[Records provided]

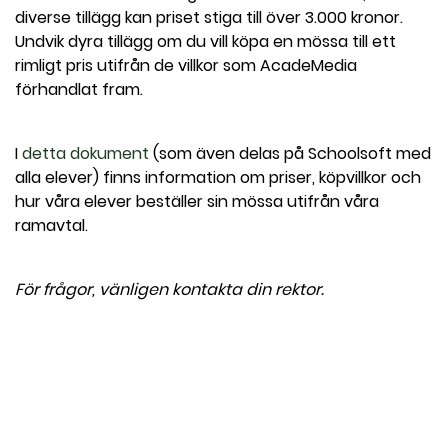
diverse tillägg kan priset stiga till över 3.000 kronor.
Undvik dyra tillägg om du vill köpa en mössa till ett
rimligt pris utifrån de villkor som AcadeMedia
förhandlat fram.
I
detta dokument
(som även delas på Schoolsoft med
alla elever) finns information om priser, köpvillkor och
hur våra elever beställer sin mössa utifrån våra
ramavtal.
För frågor, vänligen kontakta din rektor.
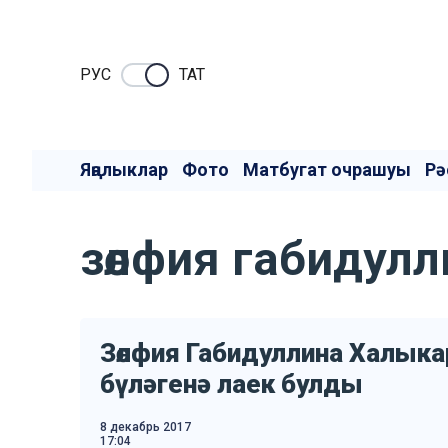
РУC
ТАТ
Яңалыклар
Фото
Матбугат очрашуы
Рә
зөлфия габидулл
Зөлфия Габидуллина Халык
бүләгенә лаек булды
8 декабрь 2017
17:04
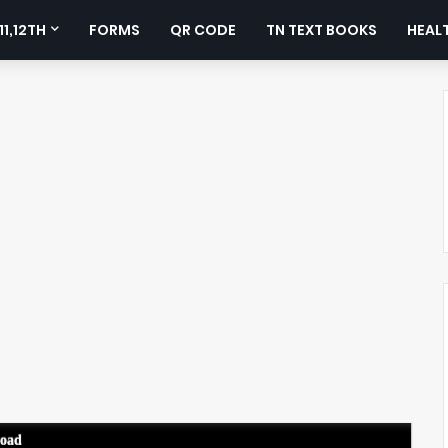
11,12TH
FORMS
QR CODE
TN TEXT BOOKS
HEALT
load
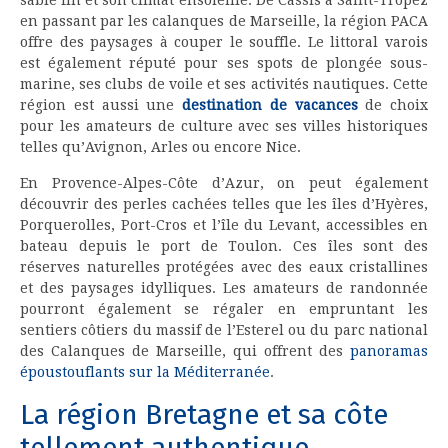
en passant par les calanques de Marseille, la région PACA
offre des paysages à couper le souffle. Le littoral varois
est également réputé pour ses spots de plongée sous-
marine, ses clubs de voile et ses activités nautiques. Cette
région est aussi une
destination de vacances
de choix
pour les amateurs de culture avec ses villes historiques
telles qu’Avignon, Arles ou encore Nice.
En Provence-Alpes-Côte d’Azur, on peut également
découvrir des perles cachées telles que les îles d’Hyères,
Porquerolles, Port-Cros et l’île du Levant, accessibles en
bateau depuis le port de Toulon. Ces îles sont des
réserves naturelles protégées avec des eaux cristallines
et des paysages idylliques. Les amateurs de randonnée
pourront également se régaler en empruntant les
sentiers côtiers du massif de l’Esterel ou du parc national
des Calanques de Marseille, qui offrent des
panoramas
époustouflants sur la Méditerranée
.
La région Bretagne et sa côte
tellement authentique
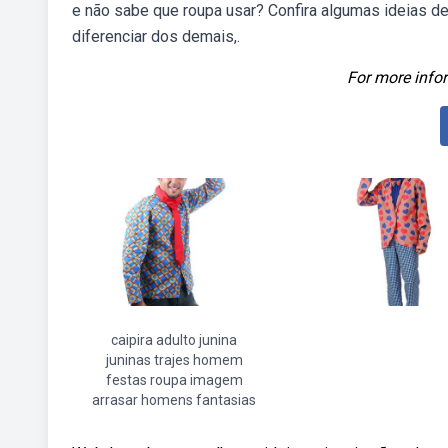
e não sabe que roupa usar? Confira algumas ideias d
diferenciar dos demais,.
For more infor
caipira adulto junina
juninas trajes homem
festas roupa imagem
arrasar homens fantasias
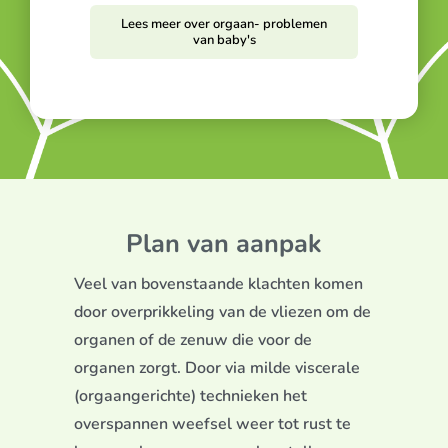
Lees meer over orgaan- problemen
van baby's
Plan van aanpak
Veel van bovenstaande klachten komen
door overprikkeling van de vliezen om de
organen of de zenuw die voor de
organen zorgt. Door via milde viscerale
(orgaangerichte) technieken het
overspannen weefsel weer tot rust te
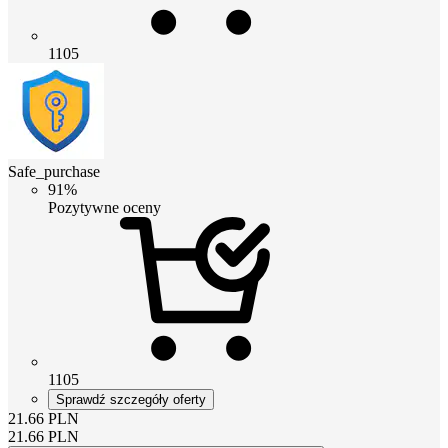
1105
Safe_purchase
91%
Pozytywne oceny
1105
Sprawdź szczegóły oferty
21.66
PLN
21.66
PLN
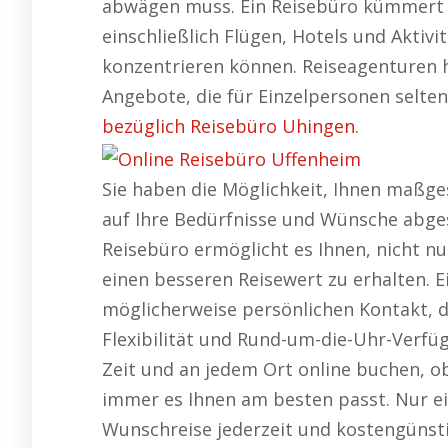
abwägen muss. Ein Reisebüro kümmert s
einschließlich Flügen, Hotels und Aktivi
konzentrieren können. Reiseagenturen h
Angebote, die für Einzelpersonen selten
bezüglich Reisebüro Uhingen.
Sie haben die Möglichkeit, Ihnen maßge
auf Ihre Bedürfnisse und Wünsche abg
Reisebüro ermöglicht es Ihnen, nicht n
einen besseren Reisewert zu erhalten. E
möglicherweise persönlichen Kontakt, 
Flexibilität und Rund-um-die-Uhr-Verfüg
Zeit und an jedem Ort online buchen, 
immer es Ihnen am besten passt. Nur ein 
Wunschreise jederzeit und kostengünst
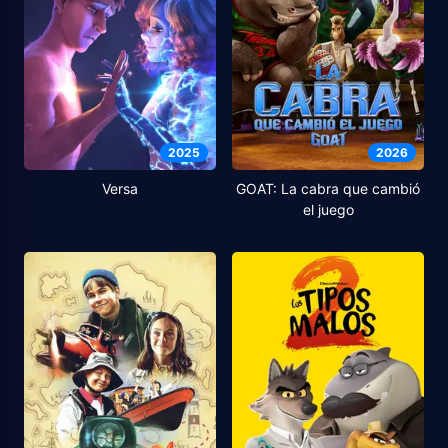
2025
2026
Versa
GOAT: La cabra que cambió
el juego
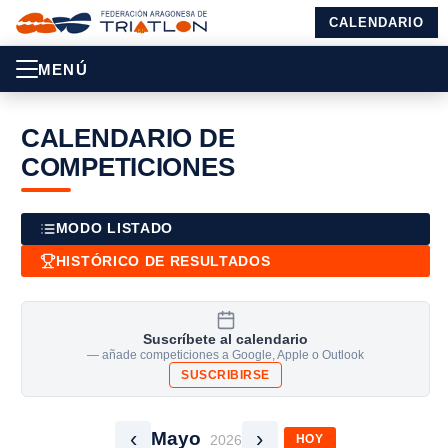
CALENDARIO
MENÚ
CALENDARIO DE
COMPETICIONES
MODO LISTADO
HISTÓRICO DE RESULTADOS
Suscríbete al calendario
— añade competiciones a Google, Apple o Outlook
SUSCRIBIRSE
‹
›
Mayo
2026
HOY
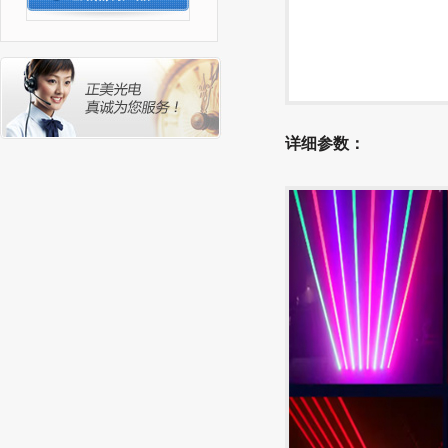
详细参数：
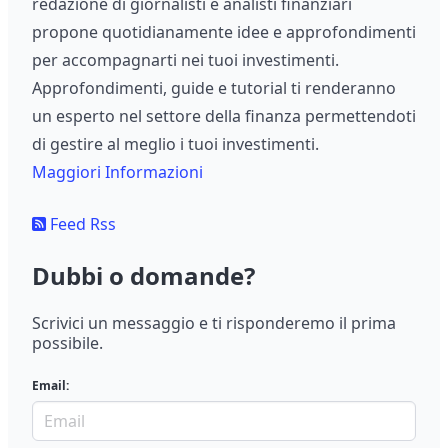
redazione di giornalisti e analisti finanziari
propone quotidianamente idee e approfondimenti
per accompagnarti nei tuoi investimenti.
Approfondimenti, guide e tutorial ti renderanno
un esperto nel settore della finanza permettendoti
di gestire al meglio i tuoi investimenti.
Maggiori Informazioni
Feed Rss
Dubbi o domande?
Scrivici un messaggio e ti risponderemo il prima
possibile.
Email:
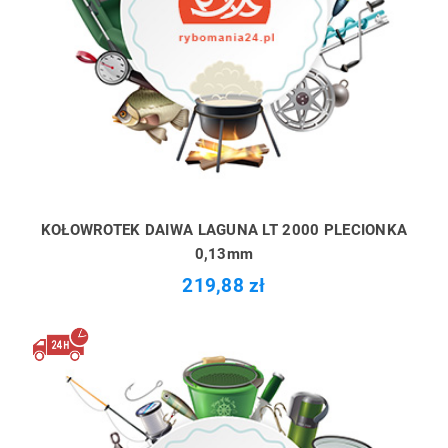
KOŁOWROTEK DAIWA LAGUNA LT 2000 PLECIONKA
0,13mm
219,88 zł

[Assignment]
From the data above, retype only the lines starting with the line with "door overprikkeling van de vliezen om de" and going on through the line with "redazione di giornalisti", exactly, leaving out the pictures.

[Expected output]
door overprikkeling van de vliezen om de
organen of de zenuw die voor de
organen zorgt. Door via milde viscerale
(orgaangerichte) technieken het
overspannen weefsel weer tot rust te
1105
Safe_purchase
91%
Pozytywne oceny
1105
Sprawdź szczegóły oferty
21.66
PLN
21.66
PLN
abwägen muss. Ein Reisebüro kümmert s
einschließlich Flügen, Hotels und Aktivi
konzentrieren können. Reiseagenturen h
Angebote, die für Einzelpersonen selten
bezüglich Reisebüro Uhingen.
Sie haben die Möglichkeit, Ihnen maßge
auf Ihre Bedürfnisse und Wünsche abg
Reisebüro ermöglicht es Ihnen, nicht n
einen besseren Reisewert zu erhalten. E
möglicherweise persönlichen Kontakt, 
Flexibilität und Rund-um-die-Uhr-Verfüg
Zeit und an jedem Ort online buchen, 
immer es Ihnen am besten passt. Nur ein 
Wunschreise jederzeit und kostengünst
2025
2026
Versa
GOAT: La cabra que cambió
el juego
CALENDARIO
MENÚ
CALENDARIO DE
COMPETICIONES
MODO LISTADO
HISTÓRICO DE RESULTADOS
Suscríbete al calendario
— añade competiciones a Google, Apple o Outlook
SUSCRIBIRSE
‹
›
Mayo
2026
HOY
详细参数：
redazione di giornalisti e analisti finanziari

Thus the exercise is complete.